Mgr de Ségur répond aux objections contre la religion (21)

Mgr De SégurObjection : Un honnête homme ne doit pas changer de religion. Il faut rester dans la religion où l’on est né.

Réponse : Oui, quand on est né dans la vraie religion qui est la Religion catholique.

Mais quand on n’a point eu le bonheur de naître catholique, et que l’on vient à découvrir la véritable foi, non-seulement il est permis, mais il est absolument nécessaire, sous peine de péché grave, de quitter la secte protestante (ou autre) où l’on a été élevé.

Ce n’est point-là apostasier. Un apostat est celui qui abandonne la vérité pour l’erreur.
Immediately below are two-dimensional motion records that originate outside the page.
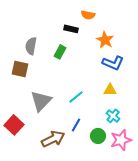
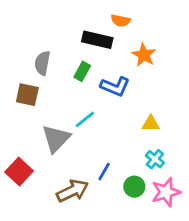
black rectangle: (71, 29) -> (97, 40), size x1.5
blue L-shape: (113, 63) -> (115, 86), moved
cyan line: (76, 97) -> (85, 119), moved

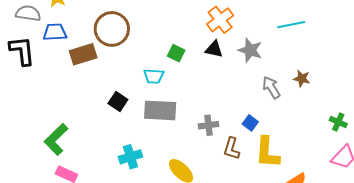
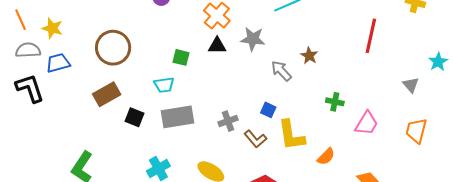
brown rectangle: (83, 54) -> (107, 94), moved
brown star: (302, 79) -> (309, 56), turned 30
green cross: (338, 122) -> (335, 102), moved
brown L-shape: (232, 149) -> (255, 139), turned -45

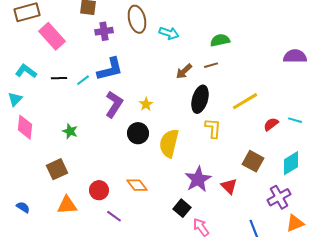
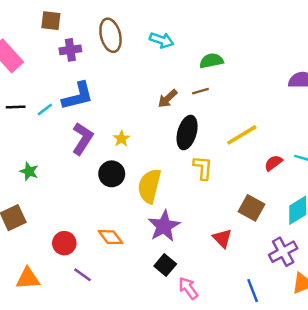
cyan arrow: (169, 33) -> (162, 40), moved
purple star: (198, 179) -> (164, 226), moved
orange triangle: (67, 205) -> (28, 278), moved

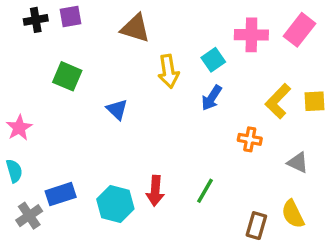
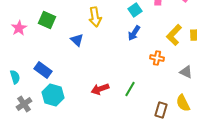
yellow arrow: (168, 71) -> (95, 17), moved
pink star: (19, 128) -> (19, 28), moved
red arrow: (155, 191) -> (100, 89), turned 66
blue rectangle: (61, 194) -> (43, 70), moved, turned 54
cyan hexagon: (115, 204) -> (53, 95), moved

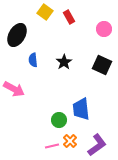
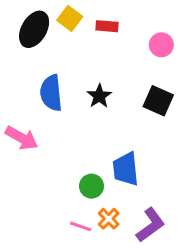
red rectangle: (69, 17) -> (107, 26), turned -56
black ellipse: (17, 35) -> (34, 29), moved
blue semicircle: (33, 60) -> (51, 93), size x1.6
pink line: (52, 146) -> (81, 226), turned 32

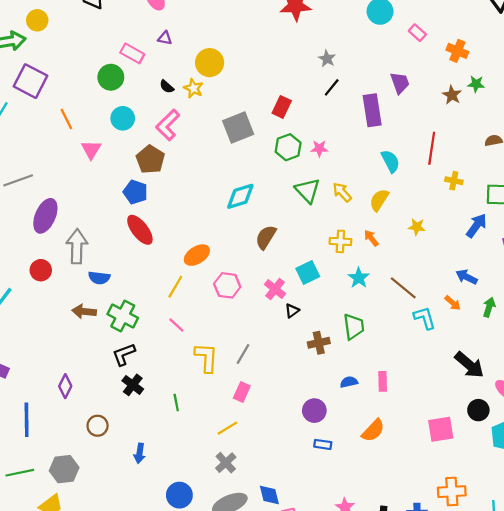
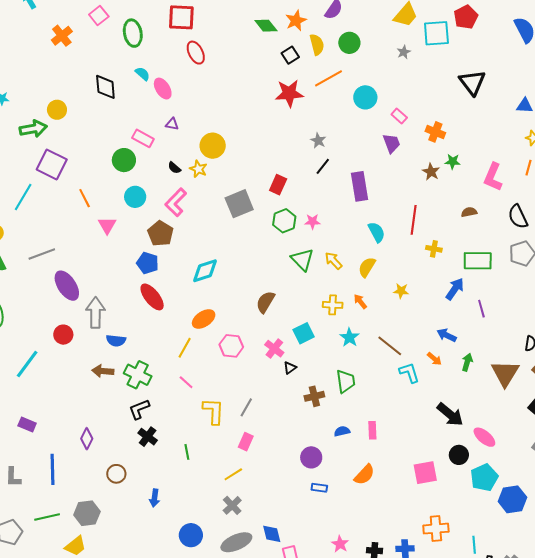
purple trapezoid: (400, 83) -> (391, 143), moved
cyan diamond: (240, 196) -> (205, 271), moved
purple ellipse: (45, 216) -> (67, 286), turned -56

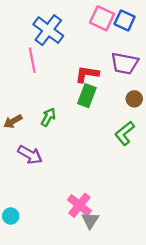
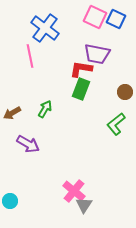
purple trapezoid: (125, 63) -> (97, 54), moved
Abandonner l’erreur pour rentrer dans la vérité, c’est accomplir la volonté de Dieu ; c’est faire un acte souverainement raisonnable, légitime, loyal ; c’est agir selon sa conscience, c’est remplir le plus sacré des devoirs.

C’est, en outre, faire un acte de vertu héroïque. — Car celui qui se convertit a presque toujours à braver un terrible orage, les reproches, les mépris, les insultes, les larmes, les supplications de sa famille, de ses amis, de ses coreligionnaires, surtout des ministres, dépités de cette désertion.

Il doit se souvenir alors de la grande parole du Sauveur : « Je ne suis point venu apporter la paix, MAIS LA GUERRE ! Je suis venu séparer le fils d’avec son père, la fille d’avec sa mère…» Car souvent les plus redoutables ennemis de l’homme sont les membres de sa famille.

« Quiconque aime son père et sa mère, son fils ou sa fille, plus que moi, n’est PAS DIGNE DE MOI

« Et celui qui ne porte point sa croix et ne me suit point, n’est pas digne de moi.»

« Vous serez haïs de tous a cause de moi. Celui qui aura persévéré jusqu’à la fin, celui- là SEULEMENT SERA SAUVÉ. » (St. Matth. , chap. X. )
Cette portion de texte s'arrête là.